IOtA:  What inspired the creative techniques used in this show?  It really looks different from any other photography show I've seen.

Desert to Palm (2004) 
(Image provided by the artist.)

JK: This was the 1st piece in the “Fictional Reality” series and was catalyzed by a show at Cirrus Gallery Los Angeles called “Crazy thoughts have quick wings”. Here the brief was to illustrate the poem “Ariel” by Silvia Plath. When I was heading out to the desert and was impressed with drama and scale of the landscape and felt it related well to the poem [sic].

I found an old armchair perched atop a dusty mountain in Desert Hot Springs. From there I surveyed the landscape as I looked a cross [sic] to Palm Springs and was struck by the prospect of trying to re-create the grand unfolding landscape with the inadequacies of a single photograph. It seemed quit[e] obvious that I was going to have to use multiple shots to try and convey this scene in sight and sense. This I had done in the early eighties while at art school when we had been given the brief to photographically record a walk in a park. I too was aware of Hockney's wonderful pieces and was compelled to move a step further from those works by choosing to painstakingly blend and meld together many of the shots onto a panoramic work.

From left to right: The piece features a midnight scene with Jupiter just above the moon. The central area is at sunset and to the right is midday. I had return to the armchair 3 times and shoot panoramically. There is a car central to the piece that streaks from night to day and a soccer pitch that is a day scene set within the night.

IOtA:  What's the technical process like of creating these photo collages/montages?

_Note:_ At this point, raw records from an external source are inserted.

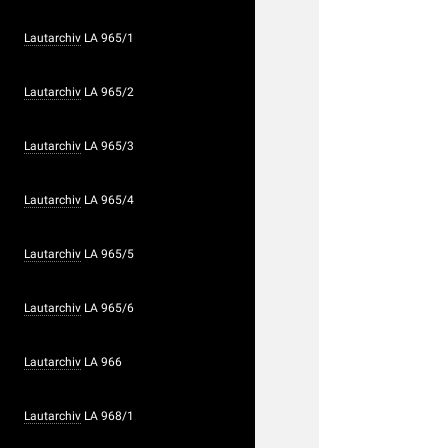
Lautarchiv
LA 965/1
Lautarchiv
LA 965/2
Lautarchiv
LA 965/3
Lautarchiv
LA 965/4
Lautarchiv
LA 965/5
Lautarchiv
LA 965/6
Lautarchiv
LA 966
Lautarchiv
LA 968/1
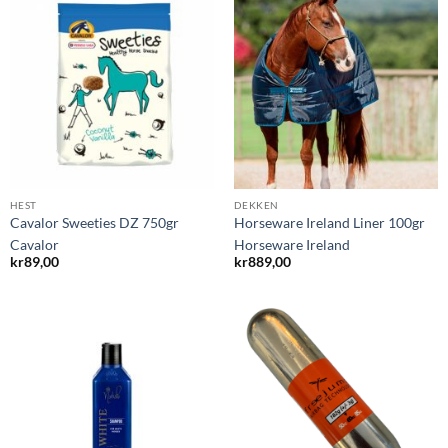
HEST
DEKKEN
Cavalor Sweeties DZ 750gr
Horseware Ireland Liner 100gr
Cavalor
Horseware Ireland
kr
89,00
kr
889,00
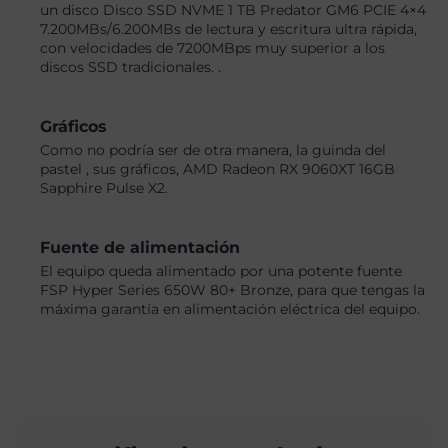
un disco Disco SSD NVME 1 TB Predator GM6 PCIE 4×4
7.200MBs/6.200MBs de lectura y escritura ultra rápida,
con velocidades de 7200MBps muy superior a los
discos SSD tradicionales. .
Gráficos
Como no podría ser de otra manera, la guinda del
pastel , sus gráficos, AMD Radeon RX 9060XT 16GB
Sapphire Pulse X2.
Fuente de alimentación
El equipo queda alimentado por una potente fuente
FSP Hyper Series 650W 80+ Bronze, para que tengas la
máxima garantía en alimentación eléctrica del equipo.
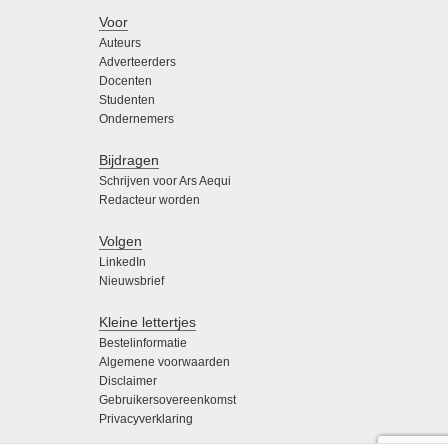
Voor
Auteurs
Adverteerders
Docenten
Studenten
Ondernemers
Bijdragen
Schrijven voor Ars Aequi
Redacteur worden
Volgen
LinkedIn
Nieuwsbrief
Kleine lettertjes
Bestelinformatie
Algemene voorwaarden
Disclaimer
Gebruikersovereenkomst
Privacyverklaring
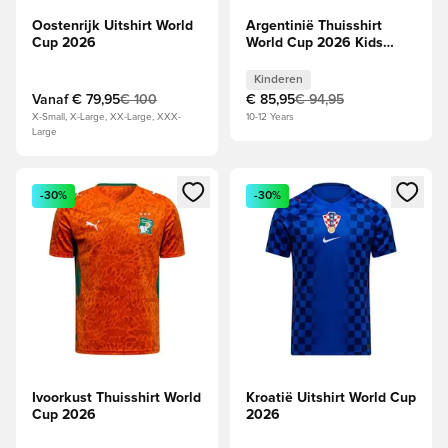
Oostenrijk Uitshirt World
Argentinië Thuisshirt
Cup 2026
World Cup 2026 Kids
MESSI 10
Kinderen
Vanaf
€ 79,95
€ 100
€ 85,95
€ 94,95
X-Small, X-Large, XX-Large, XXX-
10-12 Years
Large
Opent een venster om in te loggen of je aan te melden als li
Opent een venster om in te log
-30%
-30%
Ivoorkust Thuisshirt World
Kroatië Uitshirt World Cup
Cup 2026
2026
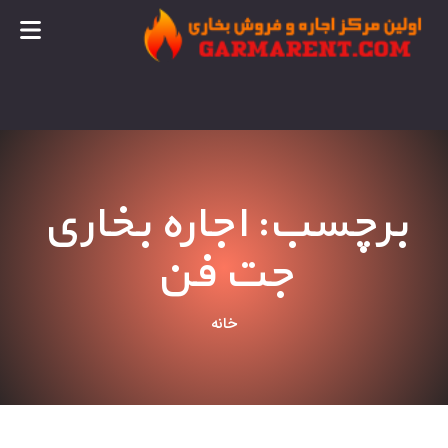
برچسب: اجاره بخاری
جت فن
خانه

JK:  I usually shoot for week [sic] returning to the same scene at different times of day to experience a range of lighting conditions and weather shifts. I continue to work on the reassembling of the many shots in Photoshop for up to 4 months though I spent a year on “Time Square 1” [sic] (2007).  There were in total 750 layers in Photoshop when complete. I consider myself a painter, painting in pixels. The actions and techniques require all the same perceptive skills and abilities that conventional painting requires. Fundamentally, compositing up to 100 long exposures into a single piece is a more cohesive way of expressing the filmic. It allows me to explore movement and condensed time and lends itself to my concerns with exemplifying the transcendental and the essence of place, in the urban/landscape. “It seems unrealistic to expect a single photographic shot, a single moment in time, to convey the human experience of seeing. We visually explore our environment in the third and forth dimensions as we build our personal visual journey.”

Time Square 1 (2004) [sic]
(Image provided by the artist.)

IOtA:  What do you hope people take away from this show?

JK:  A palpable, visceral sense of the place I visited and photographed.  

This Body of Work Seeks To:

1. Explore transcendental qualities in the urban landscape. Achieving this through idealized arrangements of architecture, light and space[.]

2. Introduce the notion of subjective memory in photography, by altering the image from its original source.

3. Filmily express the notion of condensed time, through multiple long exposures and different POVS contained in a single piece.

4. Explore and convey the sculptural confined within the 2 dimensional plane in photography[.]

Please check out the new mini documentary about the show by Eric Mihn:
IOtA: Thank you very much!


  1. I love reading about art in the words of the artist. Nice interview!

  2. How do people find cool things like old armchairs on top of dusty mountains?